:: Exercise data

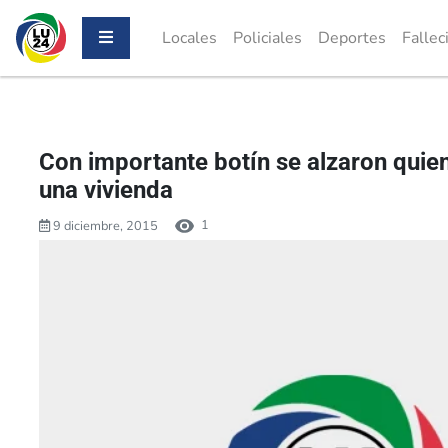
Locales
Policiales
Deportes
Fallec
Con importante botín se alzaron quie
una vivienda
1
9 diciembre, 2015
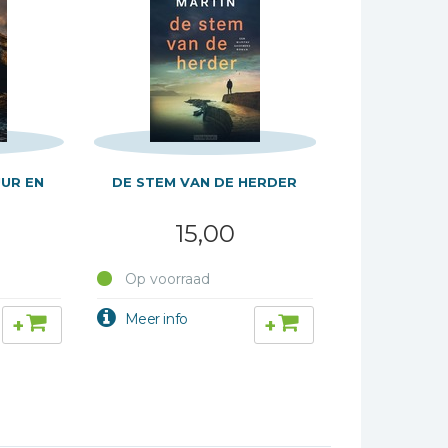
UR EN
DE STEM VAN DE HERDER
15,00
Op voorraad
+
+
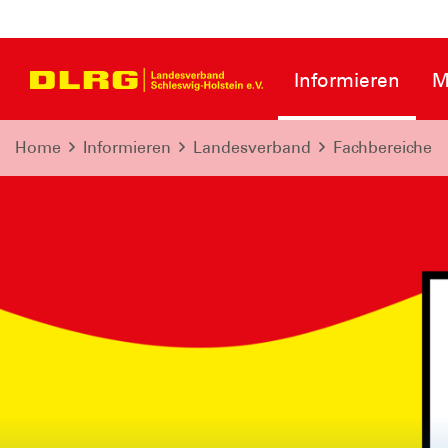
Informieren
M
Home
Informieren
Landesverband
Fachbereiche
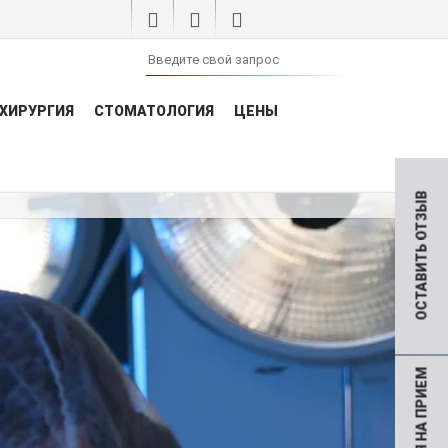
ХИРУРГИЯ
СТОМАТОЛОГИЯ
ЦЕНЫ
ОСТАВИТЬ ОТЗЫВ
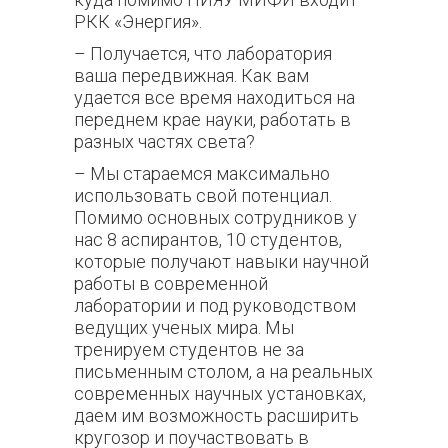
РКК «Энергия».
– Получается, что лаборатория
ваша передвижная. Как вам
удается все время находиться на
переднем крае науки, работать в
разных частях света?
– Мы стараемся максимально
использовать свой потенциал.
Помимо основных сотрудников у
нас 8 аспирантов, 10 студентов,
которые получают навыки научной
работы в современной
лаборатории и под руководством
ведущих ученых мира. Мы
тренируем студентов не за
письменным столом, а на реальных
современных научных установках,
даем им возможность расширить
кругозор и поучаствовать в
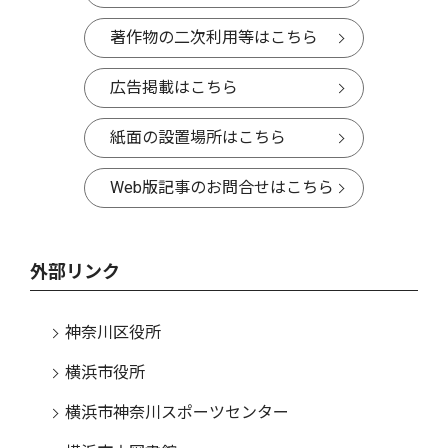
著作物の二次利用等はこちら
広告掲載はこちら
紙面の設置場所はこちら
Web版記事のお問合せはこちら
外部リンク
神奈川区役所
横浜市役所
横浜市神奈川スポーツセンター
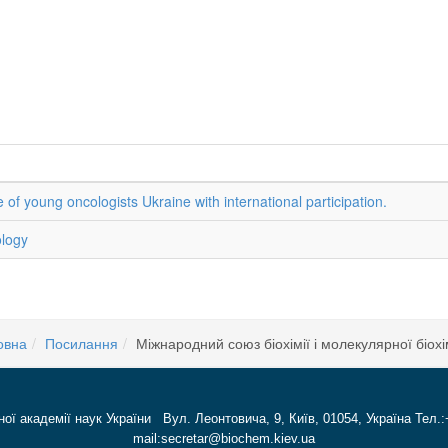
e of young oncologists Ukraine with international participation.
ology
овна
Посилання
Міжнародний союз біохімії і молекулярної біохі
ної академії наук України Вул. Леонтовича, 9, Київ, 01054, Україна Тел.:
mail:secretar@biochem.kiev.ua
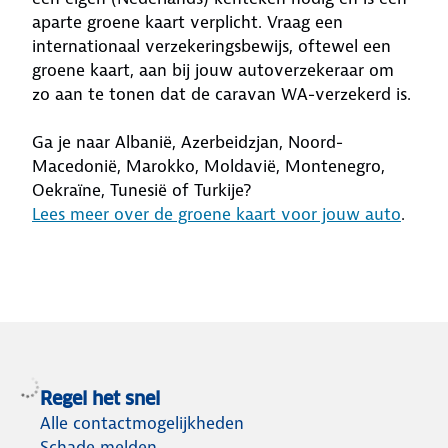
aparte groene kaart verplicht. Vraag een
internationaal verzekeringsbewijs, oftewel een
groene kaart, aan bij jouw autoverzekeraar om
zo aan te tonen dat de caravan WA-verzekerd is.
Ga je naar Albanië, Azerbeidzjan, Noord-
Macedonië, Marokko, Moldavië, Montenegro,
Oekraïne, Tunesië of Turkije?
Lees meer over de groene kaart voor jouw auto
.
Regel het snel
Alle contactmogelijkheden
Schade melden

::::

Exercise directions ->
Output all the material verbatim, skipping every image.

Result of this task ->
Locales
Policiales
Deportes
Fallec
Con importante botín se alzaron quie
una vivienda
1
9 diciembre, 2015
UR EN
DE STEM VAN DE HERDER
15,00
Op voorraad
+
+
Informieren
M
Home
Informieren
Landesverband
Fachbereiche
ХИРУРГИЯ
СТОМАТОЛОГИЯ
ЦЕНЫ
ОСТАВИТЬ ОТЗЫВ
РКК «Энергия».
– Получается, что лаборатория
ваша передвижная. Как вам
удается все время находиться на
переднем крае науки, работать в
разных частях света?
– Мы стараемся максимально
использовать свой потенциал.
Помимо основных сотрудников у
нас 8 аспирантов, 10 студентов,
которые получают навыки научной
работы в современной
лаборатории и под руководством
ведущих ученых мира. Мы
тренируем студентов не за
письменным столом, а на реальных
современных научных установках,
даем им возможность расширить
кругозор и поучаствовать в
著作物の二次利用等はこちら
広告掲載はこちら
紙面の設置場所はこちら
Web版記事のお問合せはこちら
外部リンク
神奈川区役所
横浜市役所
横浜市神奈川スポーツセンター
e of young oncologists Ukraine with international participation.
ology
овна
Посилання
Міжнародний союз біохімії і молекулярної біохі
ної академії наук України Вул. Леонтовича, 9, Київ, 01054, Україна Тел.:
mail:secretar@biochem.kiev.ua
aparte groene kaart verplicht. Vraag een
internationaal verzekeringsbewijs, oftewel een
groene kaart, aan bij jouw autoverzekeraar om
zo aan te tonen dat de caravan WA-verzekerd is.
Ga je naar Albanië, Azerbeidzjan, Noord-
Macedonië, Marokko, Moldavië, Montenegro,
Oekraïne, Tunesië of Turkije?
Lees meer over de groene kaart voor jouw auto
.
Regel het snel
Alle contactmogelijkheden
Schade melden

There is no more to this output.